In April 2018, it was revealed that the firm Cambridge Analytica had accessed the data of more than 80 million individuals’ Facebook accounts without their permission. The public response was considerable, with many concerns raised about data privacy and what companies know about individuals and the types of information they share online. This type of large-scale privacy violation has an impact on the trust people have in the security of their digital data, and some people reportedly deleted their social media accounts after this occurred [28]. Of note, a large proportion (74%) of patients surveyed in this study had expressed concern that companies might share information with third parties without consent, a full 6-months before the Cambridge Analytica activities were reported in the media.

As researchers gain greater insight into the relationship between online activity and an individual’s health, transparency of these findings is essential to maintain trust. Increasing focus on returning research findings to patients is evident in the digital era where there is a movement toward open science and better patient engagement [29].

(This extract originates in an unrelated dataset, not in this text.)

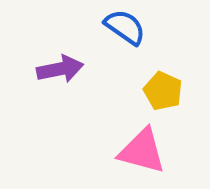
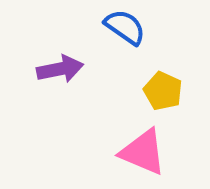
pink triangle: moved 1 px right, 1 px down; rotated 8 degrees clockwise
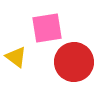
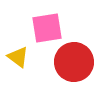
yellow triangle: moved 2 px right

A better understanding specifically of health-related digital footprints is important for being able to provide guidance to patients about their use of digital platforms and sharing practices. This emerging field is in its infancy as many of the most popular social media and online sites have only been available for slightly more than ten years.

While providing data back to patients would be a first step, future work would also focus on the utility of this data being provided to healthcare providers via an EMR. Less defined is how this data would be interpreted, or used, or if it would even be welcomed. Regular reports of patients’ steps walked, calories consumed, Facebook status updates, and online footprints might create overwhelming expectations of regular surveillance of questionable value and frustratingly limited opportunities to intervene even if strong signals of abnormal patterns were detected [30]. This future work could assess healthcare providers use of digital data incorporated in an EMR and focus on issues related to the accuracy, interpretability, meaning, and actionability of the data [31,32,33,34,35].

This study has limitations. The findings are exploratory and represent a small sample size from a non-representative population. Response rate may have been influenced by patients being queried in a medical environment and could vary if patients were asked in non-hospital settings. This study also has strengths. Because we told patients that we would immediately access their data should they be willing to share it, their willingness to share more likely represents true preferences, rather than merely the expressed preferences of a typical hypothetical setting.

Conclusions

Patients use a variety of digital applications that generate large amounts of data. Our work demonstrates that participants would be willing to donate some of their digital data to researchers and clinicians in pursuit of health-related insights. This work adds to the larger domain of privacy and health research by connecting various digital data with perceived health relatedness. Both the willingness to share data and the perceived relatedness of those data to health do not follow conventional divisions on which health information privacy policies are built. Future work should be directed towards understanding the contexts in which patients are most likely to donate data for research use, and how they would want insights shared with them.